Building micro-units may be a relatively new phenomenon in London, but in Hong Kong, often considered the birthplace of micro-living, it is a way of life. In a 426 square-mile territory where around 7.2 million people jostle for space, Simon Smith MRICS, Head of Research and Consultancy at Savills Hong Kong, has explored the trend for building “shoebox apartments” in Asia. 

“The demand for these apartments has risen over the past few years in Hong Kong as an increasing number of the younger generation and single-person households have shown an interest in the sector,” says Smith. “Traditionally, shoebox apartments are single-block apartments located in core locations such as Central, Wan Chai, Causeway Bay and Island East, and attract mainly executives, lawyers, bankers and accountants. In non-core areas, the demand is mainly from first-time home buyers, young couples and single-end users.”

Smith says that the housing situation in Hong Kong is more buoyant than Tokyo and Singapore. Developers in Hong Kong have completed some high-quality apartments of between 250-350ft2 (23-32m2) in established residential clusters. For example, the area around Kowloon station features developments such as the Arch, the Cullinan, Harbourside, Sorrento and the Waterfront.

“More than half of the apartments in Hong Kong do not have a mortgage, and 52% of households own their home, of which 60% do not have a mortgage or a loan,” says Smith. “Mortgage-tightening measures, which favour small lump sums for properties, have meant that mortgage borrowers and lenders have changed their preference for shoebox units.”

Savills has noted that demand in micro-units has developed in two ways.

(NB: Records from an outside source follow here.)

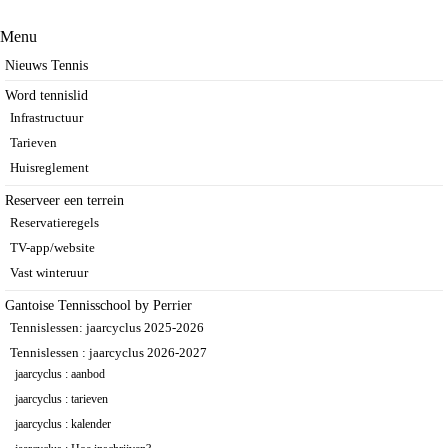
Menu
Nieuws Tennis
Word tennislid
Infrastructuur
Tarieven
Huisreglement
Reserveer een terrein
Reservatieregels
TV-app/website
Vast winteruur
Gantoise Tennisschool by Perrier
Tennislessen: jaarcyclus 2025-2026
Tennislessen : jaarcyclus 2026-2027
jaarcyclus : aanbod
jaarcyclus : tarieven
jaarcyclus : kalender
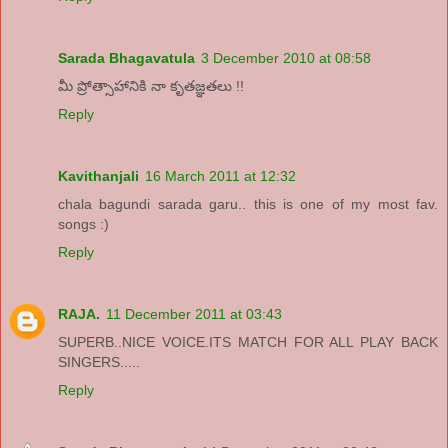
Sarada Bhagavatula
3 December 2010 at 08:58
మీ ప్రోత్సాహానికి నా కృతజ్ఞతలు !!
Reply
Kavithanjali
16 March 2011 at 12:32
chala bagundi sarada garu.. this is one of my most fav.
songs :)
Reply
RAJA.
11 December 2011 at 03:43
SUPERB..NICE VOICE.ITS MATCH FOR ALL PLAY BACK
SINGERS.....
Reply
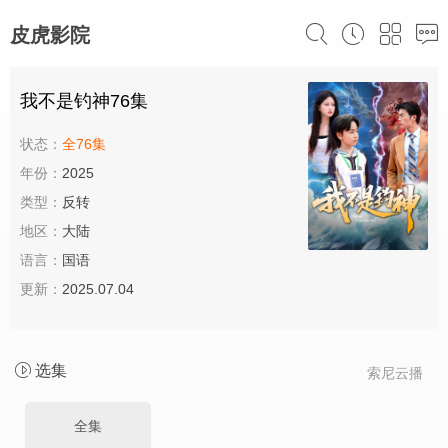
皮虎影院
我不是钓神76集
状态：
全76集
年份：
2025
类型：
反转
地区：
大陆
语言：
国语
更新：
2025.07.04
选集
索尼云播
全集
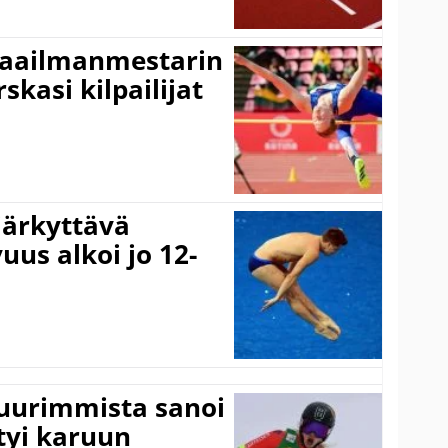
maailmanmestarin
skasi kilpailijat
järkyttävä
uus alkoi jo 12-
suurimmista sanoi
tyi karuun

They are now included in large-scale developments, not just in single-block schemes, and they are now being built in many emerging new towns, such as Tseung Kwan O and Kai Tak, and not just in key business districts.

But is the rise of the micro-unit merely a symptom of urbanisation or actually a long-term cure? Will the novelty of living in a more compact space with fewer personal belongings lose its allure? 

“As long as major US cities remain appealing to single households and, as long as these places remain relatively high cost, there will be interest in innovative ways to expand supply,” says Williams. “Whether [micro-units] become a mainstream product mostly depends on the health of US urban real estate markets and whether any significant regulatory progress can happen at a local level. There are some fundamental barriers that have to be worked through before the micro-unit becomes a common housing type. For example, locally imposed minimum sizes and limitations on building density, which are common in US cities, can create obstacles to multi-family development in general and micro-units in particular.”

In the UK, experts argue the market needs a lot more choice in terms of unit sizes, and the space standards are key to that process. Edwards says: “We’ve lost in the UK the ability to move through the property market, from bedsits, to one-beds, trade up to two-beds and then to a house in the suburbs. We are providing extra rungs in the ladder to fix that process and our view is that that’s true with a lot of Western cities.”